START AVAILABLE RECORDS
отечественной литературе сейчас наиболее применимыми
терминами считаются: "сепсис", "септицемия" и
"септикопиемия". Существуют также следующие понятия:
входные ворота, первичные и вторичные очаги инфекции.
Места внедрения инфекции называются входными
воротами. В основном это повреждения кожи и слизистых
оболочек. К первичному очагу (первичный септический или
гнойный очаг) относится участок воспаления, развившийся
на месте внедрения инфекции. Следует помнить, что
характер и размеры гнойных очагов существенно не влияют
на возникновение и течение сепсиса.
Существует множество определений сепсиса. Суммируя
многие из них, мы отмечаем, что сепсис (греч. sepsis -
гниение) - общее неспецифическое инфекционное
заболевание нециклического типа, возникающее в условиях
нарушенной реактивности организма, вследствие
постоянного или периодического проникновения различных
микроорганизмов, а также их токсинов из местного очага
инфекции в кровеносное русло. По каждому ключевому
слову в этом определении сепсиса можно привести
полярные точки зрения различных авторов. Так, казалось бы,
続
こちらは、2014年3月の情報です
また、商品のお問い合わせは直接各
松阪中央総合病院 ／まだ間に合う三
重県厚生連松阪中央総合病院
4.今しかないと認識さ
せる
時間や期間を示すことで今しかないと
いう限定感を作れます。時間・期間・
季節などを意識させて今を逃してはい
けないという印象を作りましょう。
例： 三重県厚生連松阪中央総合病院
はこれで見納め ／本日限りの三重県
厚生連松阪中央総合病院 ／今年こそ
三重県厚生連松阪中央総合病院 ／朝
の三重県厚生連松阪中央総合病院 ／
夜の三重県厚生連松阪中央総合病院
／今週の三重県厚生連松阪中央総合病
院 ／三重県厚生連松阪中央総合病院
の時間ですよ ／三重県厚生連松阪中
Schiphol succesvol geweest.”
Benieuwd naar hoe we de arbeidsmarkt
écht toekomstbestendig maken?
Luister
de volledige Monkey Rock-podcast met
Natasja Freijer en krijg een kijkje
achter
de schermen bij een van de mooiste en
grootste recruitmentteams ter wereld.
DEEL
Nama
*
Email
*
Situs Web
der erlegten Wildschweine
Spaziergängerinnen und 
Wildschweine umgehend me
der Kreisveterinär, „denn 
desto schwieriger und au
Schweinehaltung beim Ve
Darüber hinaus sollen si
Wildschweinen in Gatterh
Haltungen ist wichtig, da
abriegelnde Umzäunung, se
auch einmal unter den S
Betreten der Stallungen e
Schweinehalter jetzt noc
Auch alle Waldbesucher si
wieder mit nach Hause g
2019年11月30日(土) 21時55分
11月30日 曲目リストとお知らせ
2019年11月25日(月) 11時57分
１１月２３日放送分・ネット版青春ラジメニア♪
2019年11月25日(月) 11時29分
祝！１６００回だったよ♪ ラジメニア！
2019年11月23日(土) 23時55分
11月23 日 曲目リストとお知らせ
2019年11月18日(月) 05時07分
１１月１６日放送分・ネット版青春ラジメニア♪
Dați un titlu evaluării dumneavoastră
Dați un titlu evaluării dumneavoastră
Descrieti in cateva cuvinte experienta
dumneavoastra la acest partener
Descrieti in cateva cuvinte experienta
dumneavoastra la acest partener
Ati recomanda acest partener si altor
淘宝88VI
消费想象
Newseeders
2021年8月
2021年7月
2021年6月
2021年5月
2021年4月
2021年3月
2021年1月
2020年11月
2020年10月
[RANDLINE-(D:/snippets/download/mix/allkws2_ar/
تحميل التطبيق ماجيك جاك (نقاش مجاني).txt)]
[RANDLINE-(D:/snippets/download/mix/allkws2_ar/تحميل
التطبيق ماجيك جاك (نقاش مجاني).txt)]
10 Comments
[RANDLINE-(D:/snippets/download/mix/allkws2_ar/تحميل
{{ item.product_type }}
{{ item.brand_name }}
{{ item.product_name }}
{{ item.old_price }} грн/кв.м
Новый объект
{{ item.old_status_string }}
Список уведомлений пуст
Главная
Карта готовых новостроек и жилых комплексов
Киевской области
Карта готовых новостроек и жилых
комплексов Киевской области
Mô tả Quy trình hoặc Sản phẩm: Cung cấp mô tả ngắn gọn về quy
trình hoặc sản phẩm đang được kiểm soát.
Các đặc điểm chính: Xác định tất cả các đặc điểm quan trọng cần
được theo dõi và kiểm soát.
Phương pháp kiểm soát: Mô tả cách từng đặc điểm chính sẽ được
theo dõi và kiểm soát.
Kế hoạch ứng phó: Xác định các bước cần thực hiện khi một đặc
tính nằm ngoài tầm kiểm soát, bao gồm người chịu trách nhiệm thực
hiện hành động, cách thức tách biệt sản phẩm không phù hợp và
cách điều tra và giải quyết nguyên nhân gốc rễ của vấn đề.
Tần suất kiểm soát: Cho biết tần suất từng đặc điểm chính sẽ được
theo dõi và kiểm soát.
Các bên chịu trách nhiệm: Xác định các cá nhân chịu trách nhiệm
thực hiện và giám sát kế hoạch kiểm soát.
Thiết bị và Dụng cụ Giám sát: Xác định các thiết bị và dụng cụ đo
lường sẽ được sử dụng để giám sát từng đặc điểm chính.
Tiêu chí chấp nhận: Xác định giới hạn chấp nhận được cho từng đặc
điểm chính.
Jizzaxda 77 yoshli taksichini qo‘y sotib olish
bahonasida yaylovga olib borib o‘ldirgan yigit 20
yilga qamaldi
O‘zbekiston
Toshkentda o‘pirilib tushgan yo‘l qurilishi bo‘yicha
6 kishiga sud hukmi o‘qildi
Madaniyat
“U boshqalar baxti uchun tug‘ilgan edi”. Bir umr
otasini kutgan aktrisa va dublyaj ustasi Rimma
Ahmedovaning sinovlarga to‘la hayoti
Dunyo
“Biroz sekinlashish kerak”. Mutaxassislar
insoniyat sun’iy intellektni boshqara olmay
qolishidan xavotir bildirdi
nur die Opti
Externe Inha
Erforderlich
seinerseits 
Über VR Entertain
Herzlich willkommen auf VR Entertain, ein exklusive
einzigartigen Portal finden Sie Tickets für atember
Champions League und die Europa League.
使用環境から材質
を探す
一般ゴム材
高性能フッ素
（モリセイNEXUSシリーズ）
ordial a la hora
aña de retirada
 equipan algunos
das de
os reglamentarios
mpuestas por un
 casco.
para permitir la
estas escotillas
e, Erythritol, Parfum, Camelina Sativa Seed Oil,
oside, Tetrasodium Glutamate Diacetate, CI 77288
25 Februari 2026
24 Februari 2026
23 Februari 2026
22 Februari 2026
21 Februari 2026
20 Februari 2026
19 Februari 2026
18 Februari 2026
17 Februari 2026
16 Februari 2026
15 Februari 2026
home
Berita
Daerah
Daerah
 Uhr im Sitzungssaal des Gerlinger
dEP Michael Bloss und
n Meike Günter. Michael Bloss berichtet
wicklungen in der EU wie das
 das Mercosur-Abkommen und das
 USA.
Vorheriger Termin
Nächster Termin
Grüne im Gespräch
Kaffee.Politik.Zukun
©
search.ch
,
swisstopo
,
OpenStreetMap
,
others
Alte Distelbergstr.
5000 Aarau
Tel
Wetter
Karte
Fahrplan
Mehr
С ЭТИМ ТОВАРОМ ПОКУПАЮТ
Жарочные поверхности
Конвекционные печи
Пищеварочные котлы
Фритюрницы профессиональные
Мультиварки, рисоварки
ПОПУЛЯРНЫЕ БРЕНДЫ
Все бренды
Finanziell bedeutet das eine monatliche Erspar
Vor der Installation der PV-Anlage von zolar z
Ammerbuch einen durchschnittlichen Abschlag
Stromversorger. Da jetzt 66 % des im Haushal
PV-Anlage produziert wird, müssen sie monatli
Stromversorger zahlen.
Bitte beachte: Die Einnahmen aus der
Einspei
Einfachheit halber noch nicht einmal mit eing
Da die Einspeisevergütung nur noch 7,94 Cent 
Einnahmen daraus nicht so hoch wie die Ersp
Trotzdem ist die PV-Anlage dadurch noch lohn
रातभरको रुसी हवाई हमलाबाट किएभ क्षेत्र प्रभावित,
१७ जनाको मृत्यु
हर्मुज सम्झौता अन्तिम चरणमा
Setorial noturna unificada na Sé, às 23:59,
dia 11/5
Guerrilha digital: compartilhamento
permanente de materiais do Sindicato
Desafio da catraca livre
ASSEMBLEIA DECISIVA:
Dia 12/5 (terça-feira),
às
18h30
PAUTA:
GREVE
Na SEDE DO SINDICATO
END AVAILABLE RECORDS
**REQUIRED ACTION:**
All that should be written out is the stretch of lines above between the one holding "Externe Inha" and the one holding "25 Februari 2026", inclusive, exactly as given.

**SOLVED PROBLEM:**
Externe Inha
Erforderlich
seinerseits 
Über VR Entertain
Herzlich willkommen auf VR Entertain, ein exklusive
einzigartigen Portal finden Sie Tickets für atember
Champions League und die Europa League.
使用環境から材質
を探す
一般ゴム材
高性能フッ素
（モリセイNEXUSシリーズ）
ordial a la hora
aña de retirada
 equipan algunos
das de
os reglamentarios
mpuestas por un
 casco.
para permitir la
estas escotillas
e, Erythritol, Parfum, Camelina Sativa Seed Oil,
oside, Tetrasodium Glutamate Diacetate, CI 77288
25 Februari 2026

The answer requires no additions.